The Commonwealth Bank has become the second major lender that has failed to pass on the Reserve Bank’s interest rate cut in full, cutting its standard variable home loan rate by 0.4%.


CBA announced today it would reduce interest rates on its range of variable home loan accounts by 0.4%, effective from next Friday.


“In making this decision, the group has continued to balance the interests of its 1.8 million home loan borrowers with those of its 11 million depositors, and those of its shareholders, who include 800,000 Australians who own its shares directly, and millions more Australians who own shares through pension funds,” CBA said in a statement.


The decision comes two days after the Reserve Bank slashed the official cash rate by 50 basis points, putting instant pressure on the banks to pass the rate cut on in full.


NAB was the first of the big four banks to make a move, yesterday cutting its variable home loan rates by 32 basis points, holding back 18 basis points.


The bank said it would reduce its standard variable rate on mortgages and business loans, effective from May 4.


NAB group executive Lisa Gray justified the move by saying it still offers the lowest standard variable of the major banks.


“The European debt crisis is having an impact on the global and domestic economy,” Gray said.
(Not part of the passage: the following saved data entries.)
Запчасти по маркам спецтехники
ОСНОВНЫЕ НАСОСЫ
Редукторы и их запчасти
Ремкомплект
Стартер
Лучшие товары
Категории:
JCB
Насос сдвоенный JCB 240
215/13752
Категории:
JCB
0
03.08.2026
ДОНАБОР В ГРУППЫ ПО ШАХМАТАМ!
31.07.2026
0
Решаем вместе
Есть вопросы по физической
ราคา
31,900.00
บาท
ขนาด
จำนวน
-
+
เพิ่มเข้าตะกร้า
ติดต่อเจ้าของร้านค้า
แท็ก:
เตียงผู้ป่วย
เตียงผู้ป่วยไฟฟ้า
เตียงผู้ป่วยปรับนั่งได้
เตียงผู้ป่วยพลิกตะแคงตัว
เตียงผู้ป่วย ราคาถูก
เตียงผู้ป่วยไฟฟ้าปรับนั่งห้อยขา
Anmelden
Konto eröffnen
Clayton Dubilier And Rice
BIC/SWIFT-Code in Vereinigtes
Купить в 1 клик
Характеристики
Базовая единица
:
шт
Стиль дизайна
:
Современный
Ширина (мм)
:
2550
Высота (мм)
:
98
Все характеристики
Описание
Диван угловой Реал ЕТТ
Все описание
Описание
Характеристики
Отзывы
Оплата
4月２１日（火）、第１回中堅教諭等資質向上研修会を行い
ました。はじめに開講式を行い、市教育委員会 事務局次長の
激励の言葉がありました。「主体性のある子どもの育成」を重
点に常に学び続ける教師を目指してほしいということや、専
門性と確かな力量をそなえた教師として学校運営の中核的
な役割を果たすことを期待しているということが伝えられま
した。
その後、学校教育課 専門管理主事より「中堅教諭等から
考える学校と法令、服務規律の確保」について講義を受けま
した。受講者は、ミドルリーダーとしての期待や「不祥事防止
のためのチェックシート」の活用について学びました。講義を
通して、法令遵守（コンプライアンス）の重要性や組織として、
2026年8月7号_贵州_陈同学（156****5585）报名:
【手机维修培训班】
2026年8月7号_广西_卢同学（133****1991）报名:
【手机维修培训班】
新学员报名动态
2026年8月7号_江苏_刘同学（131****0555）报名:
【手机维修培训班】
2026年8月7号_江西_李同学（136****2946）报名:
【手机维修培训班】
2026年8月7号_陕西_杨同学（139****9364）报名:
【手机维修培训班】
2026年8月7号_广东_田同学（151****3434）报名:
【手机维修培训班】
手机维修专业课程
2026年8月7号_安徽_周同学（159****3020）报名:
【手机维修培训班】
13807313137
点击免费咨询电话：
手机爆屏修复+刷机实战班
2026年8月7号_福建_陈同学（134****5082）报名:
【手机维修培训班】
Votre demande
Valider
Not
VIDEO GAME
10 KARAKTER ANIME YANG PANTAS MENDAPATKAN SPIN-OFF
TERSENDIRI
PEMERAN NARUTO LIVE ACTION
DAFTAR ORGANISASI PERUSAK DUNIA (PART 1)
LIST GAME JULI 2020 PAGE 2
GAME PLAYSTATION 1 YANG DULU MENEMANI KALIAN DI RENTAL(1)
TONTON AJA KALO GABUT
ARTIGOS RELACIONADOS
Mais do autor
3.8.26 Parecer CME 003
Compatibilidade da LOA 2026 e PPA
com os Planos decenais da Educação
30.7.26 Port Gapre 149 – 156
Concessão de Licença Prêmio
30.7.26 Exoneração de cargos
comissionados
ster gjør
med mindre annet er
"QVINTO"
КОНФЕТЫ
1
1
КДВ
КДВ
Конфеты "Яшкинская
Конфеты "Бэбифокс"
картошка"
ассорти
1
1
“By maintaining the lowest standard variable rate of the major banks, we have sought to continue to shield our customers from current global economic instability.”


The interest rate on NAB’s online savings account iSaver will also drop by 0.5% to 5%, and NAB’s consumer credit card interest rates will drop by 0.25%.


Bank of Queensland also cut its standard variable rate yesterday by 0.35%.


Meanwhile, ANZ said it would make a decision at its regular pricing meeting on the second Friday of the month (May 11), while Westpac is expected to make an announcement tomorrow.


The news comes after Westpac posted a $3.195 billion profit.


“This is a sound result in a challenging environment and reflects continued progress in building a stronger and more productive organisation,” Westpac chief executive Gail Kelly said today.


Earlier this week, it was reported ANZ has lifted its first half profit by 10% to $2.92 billion, but says margins in its Australian business are declining.


It has indicated that any rate cut will likely be less than 50 basis points, with the bank saying its margins declined in the six months to March 31.


According to ANZ chief Mike Smith, the bank is adapting to the changing financial environment, which will impact customers and staff.


“Our recent decisions on interest rates for customers in Australia and on employment within the group reflect the need to reshape our business,” he said.